Hi, We have a IPSec/IKEV2 Server running in PFSense 2.4.4-RELEASE-p3 (amd64). The VPN server serves an average of 40 concurrent mobile clients. Each phase 1 tunnel created has three phase 2 tunnels. When the "reqid" variable reaches the value "16384", the "trap not found" error logged in the logs below occurs and users can connect but cannot traffic over the VPN. In my environment this value is reached approximately every 30 days. To resolve the issue, I need to stop the VPN service and start it again for the variable to be reset. Logs samples: Aug 18 20:12:10 vpn2 charon: 02[KNL] creating acquire job for policy serverIP/32|/0 === clientIP/32|/0 with reqid {16384} Aug 18 20:12:10 vpn2 charon: 13[CFG] trap not found, unable to acquire reqid 16384 Dec 11 11:34:34 vpn2 charon: 14[KNL] creating acquire job for policy serverIP/32|/0 === clientIP/32|/0 with reqid {16384} Dec 11 11:34:34 vpn2 charon: 01[CFG] trap not found, unable to acquire reqid 16384 Strongswan developer response: That because of IPSEC_MANUAL_REQID_MAX (0x3fff == 16383), file "include/uapi/linux/ipsec.h". Which is a strangely low limit (at least for keying daemons like strongSwan that manage reqids themselves) since reqids are 32-bit numbers. reqids are currently allocated sequentially using a sttic counter (source:src/libcharon/kernel/kernel_interface.c#L328). The code that allocates them does not know anything about the limit above (it doesn't even know or care that it runs on a FreeBSD kernel). My report: https://forum.netgate.com/topic/148857/ipsec-ikev2-error-trap-not-found-unable-to-acquire-reqid Others reports: https://wiki.strongswan.org/issues/2315 https://lists.strongswan.org/pipermail/dev/2018-August/001929.html
(In reply to Geovane from comment #0) FreeBSD already contains a suitable allocator in "sys/kern/subr_unit.c".
Andrey, can you comment this?
(In reply to crest from comment #1) Hi, The StrongSwan team answered: "Which doesn't seem related to the issue. Probably someone replied to the wrong email thread." Thanks
IPSEC_MANUAL_REQID_MAX is not FreeBSD-specific; it is also 0x3fff on Linux.

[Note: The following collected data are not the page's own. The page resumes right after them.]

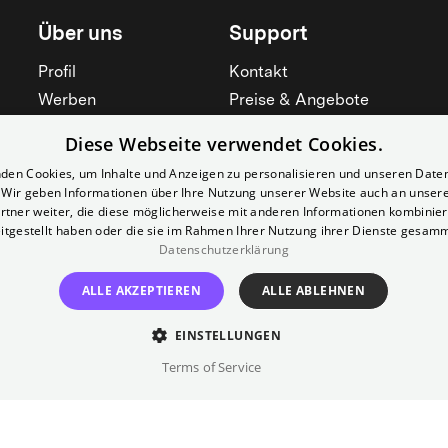
Über uns
Support
Profil
Kontakt
Werben
Preise & Angebote
Mieten
Hilfebereich
Diese Webseite verwendet Cookies.
Yorcker
Mitgliedschaft
den Cookies, um Inhalte und Anzeigen zu personalisieren und unseren Date
Jobs
Barrierefreiheit
. Wir geben Informationen über Ihre Nutzung unserer Website auch an unser
rtner weiter, die diese möglicherweise mit anderen Informationen kombiniere
Kino für Schulen
Widerruf erklären
itgestellt haben oder die sie im Rahmen Ihrer Nutzung ihrer Dienste gesam
Datenschutzerklärung
Alle zeigen
Alle zeigen
ALLE AKZEPTIEREN
ALLE ABLEHNEN
EINSTELLUNGEN
Terms of Service
Impressum
AGB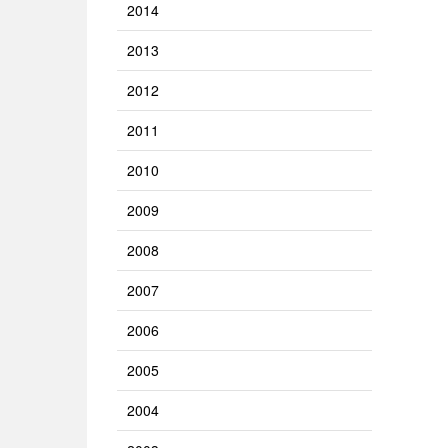
2014
2013
2012
2011
2010
2009
2008
2007
2006
2005
2004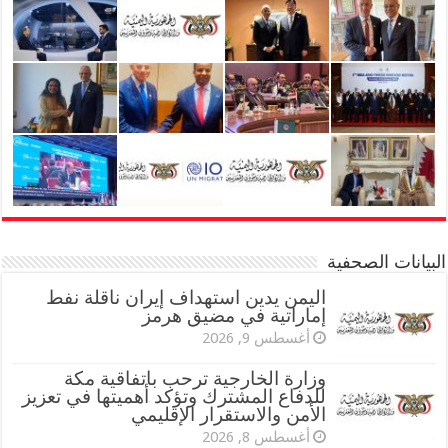
البيانات الصحفية
اليمن يدين استهداف إيران ناقلة نفط
إماراتية في مضيق هرمز
أغسطس 9, 2026
وزارة الخارجية ترحب باتفاقية مكة
للدفاع المشترك وتؤكد أهميتها في تعزيز
الأمن والاستقرار الإقليمي
أغسطس 8, 2026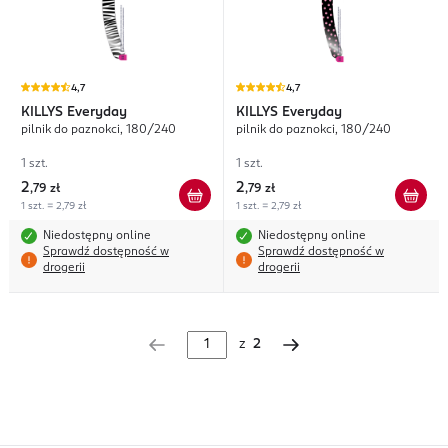
4,7
4,7
KILLYS
Everyday
KILLYS
Everyday
pilnik do paznokci, 180/240
pilnik do paznokci, 180/240
1 szt.
1 szt.
2
2
,
79 zł
,
79 zł
1 szt. = 2,79 zł
1 szt. = 2,79 zł
Niedostępny online
Niedostępny online
Sprawdź dostępność w
Sprawdź dostępność w
drogerii
drogerii
z
2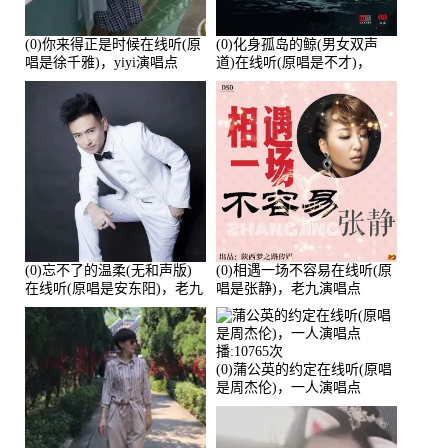
(0)你来得正是时候在线听(原
(0)化身孤岛的鲸(男女双声
唱是徐千雅)，yiyi演唱点
道)在线听(原唱是不才)，
播:21991次
HGBai演唱点播:19428次
(0)忘不了的温柔(无和声版)
(0)相遇一场不容易在线听(原
在线听(原唱是安东阳)，老九
唱是张静)，老九演唱点
演唱点播:17392次
播:11453次
(0)蒲公英的约定在线听(原唱
是周杰伦)，一人演唱点
播:10765次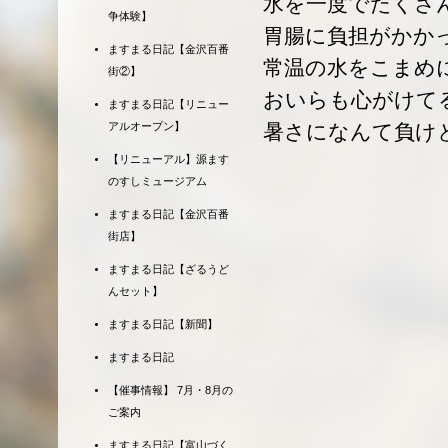
水を一度でたくさ
争体験】
胃腸に負担がかか
ますまる日記【金沢百番
常温の水をこまめ
街②】
おいらも心がけて
ますまる日記【リニュー
暑さになんて負け
アルオープン】
【リニューアル】源ます
のすしミュージアム
ますまる日記【金沢百番
街店】
ますまる日記【ざるうど
んセット】
ますまる日記【新聞】
ますまる日記
【催事情報】 7月・8月の
ご案内
ますまる日記【富山づく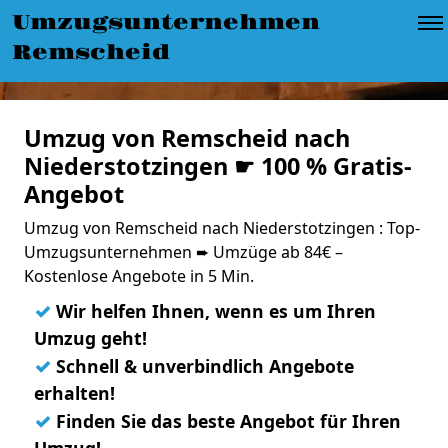
Umzugsunternehmen
Remscheid
Umzug von Remscheid nach
Niederstotzingen ☛ 100 % Gratis-
Angebot
Umzug von Remscheid nach Niederstotzingen : Top-
Umzugsunternehmen ➨ Umzüge ab 84€ –
Kostenlose Angebote in 5 Min.
✓
Wir helfen Ihnen, wenn es um Ihren
Umzug geht!
✓
Schnell & unverbindlich Angebote
erhalten!
✓
Finden Sie das beste Angebot für Ihren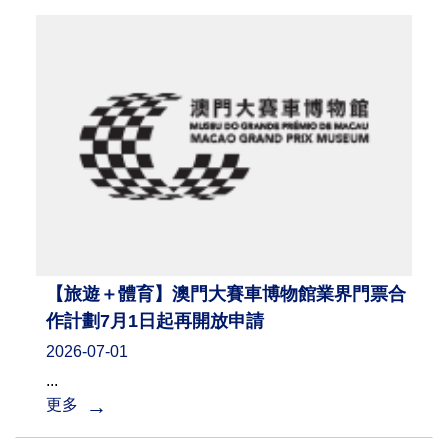
【旅遊＋體育】澳門大賽車博物館業界門票合
作計劃7月1日起再開放申請
2026-07-01
...
更多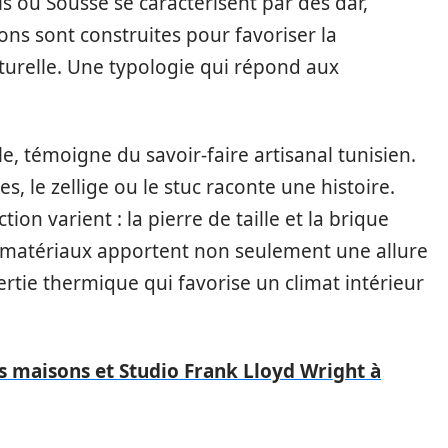
s ou Sousse se caractérisent par des dar,
ons sont construites pour favoriser la
aturelle. Une typologie qui répond aux
e, témoigne du savoir-faire artisanal tunisien.
, le zellige ou le stuc raconte une histoire.
tion varient : la pierre de taille et la brique
es matériaux apportent non seulement une allure
ertie thermique qui favorise un climat intérieur
s maisons et Studio Frank Lloyd Wright à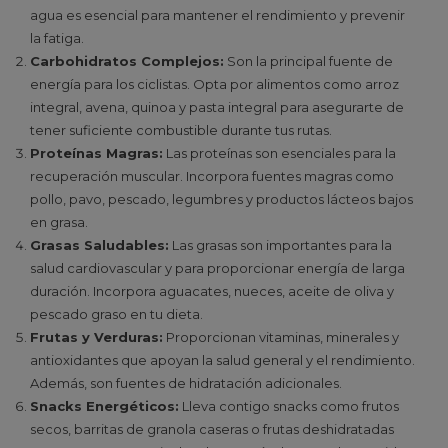
agua es esencial para mantener el rendimiento y prevenir
la fatiga.
Carbohidratos Complejos:
Son la principal fuente de
energía para los ciclistas. Opta por alimentos como arroz
integral, avena, quinoa y pasta integral para asegurarte de
tener suficiente combustible durante tus rutas.
Proteínas Magras:
Las proteínas son esenciales para la
recuperación muscular. Incorpora fuentes magras como
pollo, pavo, pescado, legumbres y productos lácteos bajos
en grasa.
Grasas Saludables:
Las grasas son importantes para la
salud cardiovascular y para proporcionar energía de larga
duración. Incorpora aguacates, nueces, aceite de oliva y
pescado graso en tu dieta.
Frutas y Verduras:
Proporcionan vitaminas, minerales y
antioxidantes que apoyan la salud general y el rendimiento.
Además, son fuentes de hidratación adicionales.
Snacks Energéticos:
Lleva contigo snacks como frutos
secos, barritas de granola caseras o frutas deshidratadas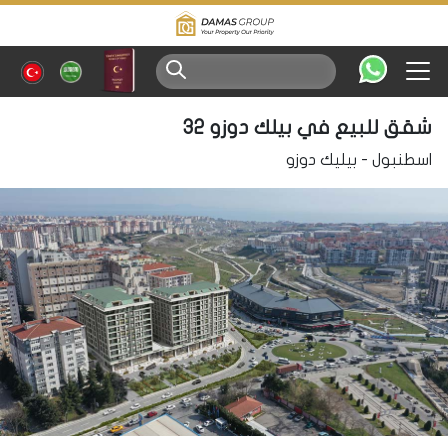
شقق للبيع في بيلك دوزو 32
اسطنبول
-
بيليك دوزو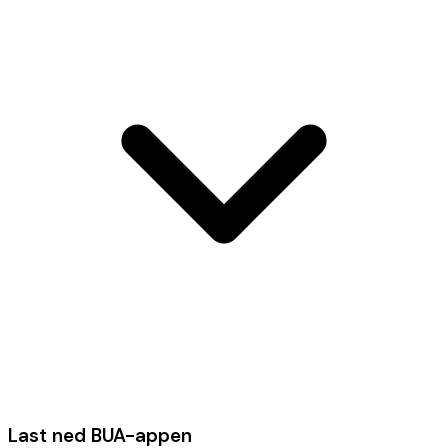
Last ned BUA-appen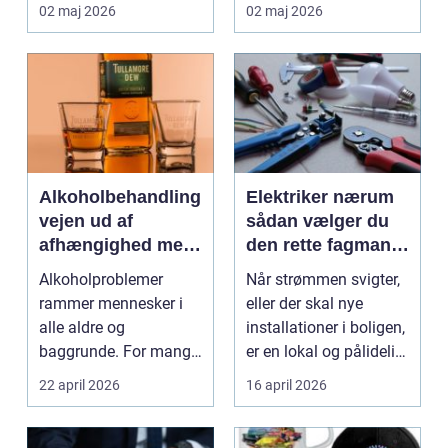
forretning. Fokus er
virksomheder på
02 maj 2026
02 maj 2026
ikke kun på ...
Djursland o...
Alkoholbehandling
Elektriker nærum
vejen ud af
sådan vælger du
afhængighed med
den rette fagmand
professionel støtte
til dine el-opgaver
Alkoholproblemer
Når strømmen svigter,
rammer mennesker i
eller der skal nye
alle aldre og
installationer i boligen,
baggrunde. For mange
er en lokal og pålidelig
starter det med
elektrik...
22 april 2026
16 april 2026
hyggedrik på ...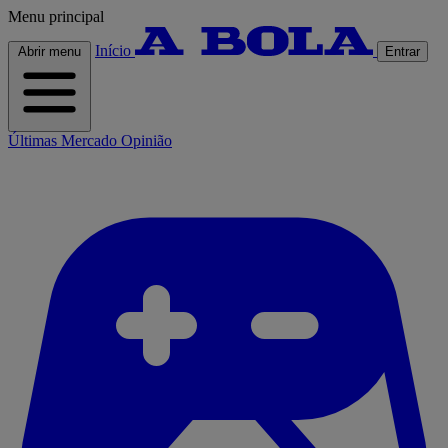
Menu principal
Início
Abrir menu
Entrar
Últimas
Mercado
Opinião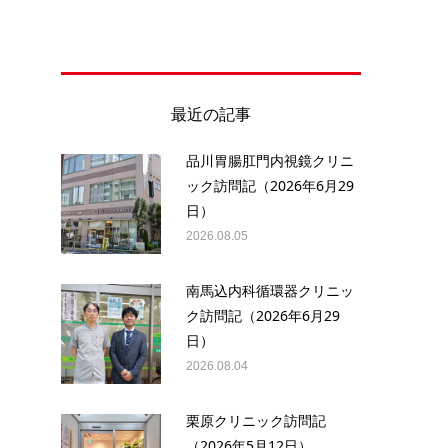
最近の記事
品川胃腸肛門内視鏡クリニ
ック訪問記（2026年6月29
日）
2026.08.05
南馬込内科循環器クリニッ
ク訪問記（2026年6月29
日）
2026.08.04
栗原クリニック訪問記
（2026年5月12日）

Anyway, the comment in the header is clear enough: REQIDs over 0x3fff are reserved for the kernel. Linux uses this range for the kernel as well (see net/key/af_key.c#L1915, gen_reqid()). They simply ignore bogus user requests for higher numbers: https://github.com/torvalds/linux/blob/master/net/key/af_key.c#L1959 if (t->reqid > IPSEC_MANUAL_REQID_MAX) t->reqid = 0;
In fact, FreeBSD does something similar, but produces a warning first (ipseclog LOG_DEBUG, "reqid=%d range violation, updated by kernel"). That code is present since 2002. I can't tell if libcharon is broken on Linux and merely doesn't observe it there, or if it's just poorly designed. I don't know if pfsense has any modifications to FreeBSD in this area that might be relevant. Can you reproduce the problem on FreeBSD, or just pfsense?
(In reply to Conrad Meyer from comment #6) Hi Conrad, Unfortunately, in our environment we have only one PFSense VPN server with enough demand to reach the 16k limit of the "reqid" variable. It seems the StrongSwan team is working on a variable reuse solution after my report: https://wiki.strongswan.org/issues/2315 Thnak you. Geovane
It seems the problem is fixed since Strongswan 5.8.3.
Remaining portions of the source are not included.